◆ Goal of the exercise
Please give back word for word the lines below, from the first one through the one with "Беспилотники ВСУ повредили дом".

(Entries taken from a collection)
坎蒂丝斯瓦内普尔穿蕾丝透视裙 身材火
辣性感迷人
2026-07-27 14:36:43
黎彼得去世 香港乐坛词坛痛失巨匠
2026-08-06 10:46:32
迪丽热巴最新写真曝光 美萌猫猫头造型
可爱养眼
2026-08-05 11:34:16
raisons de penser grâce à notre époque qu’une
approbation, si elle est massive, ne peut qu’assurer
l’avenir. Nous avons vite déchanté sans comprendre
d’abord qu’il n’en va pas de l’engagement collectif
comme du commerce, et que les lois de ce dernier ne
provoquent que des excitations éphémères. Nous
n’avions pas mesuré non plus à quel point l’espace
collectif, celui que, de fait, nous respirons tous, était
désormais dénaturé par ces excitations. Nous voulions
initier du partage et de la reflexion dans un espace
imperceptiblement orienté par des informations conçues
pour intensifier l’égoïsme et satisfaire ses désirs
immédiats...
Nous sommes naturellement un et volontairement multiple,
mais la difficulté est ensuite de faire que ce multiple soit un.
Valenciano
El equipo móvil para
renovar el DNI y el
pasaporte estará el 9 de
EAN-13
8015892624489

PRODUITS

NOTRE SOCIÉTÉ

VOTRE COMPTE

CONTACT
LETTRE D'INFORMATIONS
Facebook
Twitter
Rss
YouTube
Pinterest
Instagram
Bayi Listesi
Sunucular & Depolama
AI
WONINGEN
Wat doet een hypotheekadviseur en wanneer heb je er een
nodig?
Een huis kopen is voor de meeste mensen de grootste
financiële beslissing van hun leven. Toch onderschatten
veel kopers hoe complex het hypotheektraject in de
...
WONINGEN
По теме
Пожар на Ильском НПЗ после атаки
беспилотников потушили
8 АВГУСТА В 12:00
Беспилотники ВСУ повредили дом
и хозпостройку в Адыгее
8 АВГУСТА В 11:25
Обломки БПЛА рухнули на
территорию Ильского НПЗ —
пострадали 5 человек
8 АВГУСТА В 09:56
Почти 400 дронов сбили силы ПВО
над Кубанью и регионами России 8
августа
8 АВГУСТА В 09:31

◆ Result for this task
坎蒂丝斯瓦内普尔穿蕾丝透视裙 身材火
辣性感迷人
2026-07-27 14:36:43
黎彼得去世 香港乐坛词坛痛失巨匠
2026-08-06 10:46:32
迪丽热巴最新写真曝光 美萌猫猫头造型
可爱养眼
2026-08-05 11:34:16
raisons de penser grâce à notre époque qu’une
approbation, si elle est massive, ne peut qu’assurer
l’avenir. Nous avons vite déchanté sans comprendre
d’abord qu’il n’en va pas de l’engagement collectif
comme du commerce, et que les lois de ce dernier ne
provoquent que des excitations éphémères. Nous
n’avions pas mesuré non plus à quel point l’espace
collectif, celui que, de fait, nous respirons tous, était
désormais dénaturé par ces excitations. Nous voulions
initier du partage et de la reflexion dans un espace
imperceptiblement orienté par des informations conçues
pour intensifier l’égoïsme et satisfaire ses désirs
immédiats...
Nous sommes naturellement un et volontairement multiple,
mais la difficulté est ensuite de faire que ce multiple soit un.
Valenciano
El equipo móvil para
renovar el DNI y el
pasaporte estará el 9 de
EAN-13
8015892624489

PRODUITS

NOTRE SOCIÉTÉ

VOTRE COMPTE

CONTACT
LETTRE D'INFORMATIONS
Facebook
Twitter
Rss
YouTube
Pinterest
Instagram
Bayi Listesi
Sunucular & Depolama
AI
WONINGEN
Wat doet een hypotheekadviseur en wanneer heb je er een
nodig?
Een huis kopen is voor de meeste mensen de grootste
financiële beslissing van hun leven. Toch onderschatten
veel kopers hoe complex het hypotheektraject in de
...
WONINGEN
По теме
Пожар на Ильском НПЗ после атаки
беспилотников потушили
8 АВГУСТА В 12:00
Беспилотники ВСУ повредили дом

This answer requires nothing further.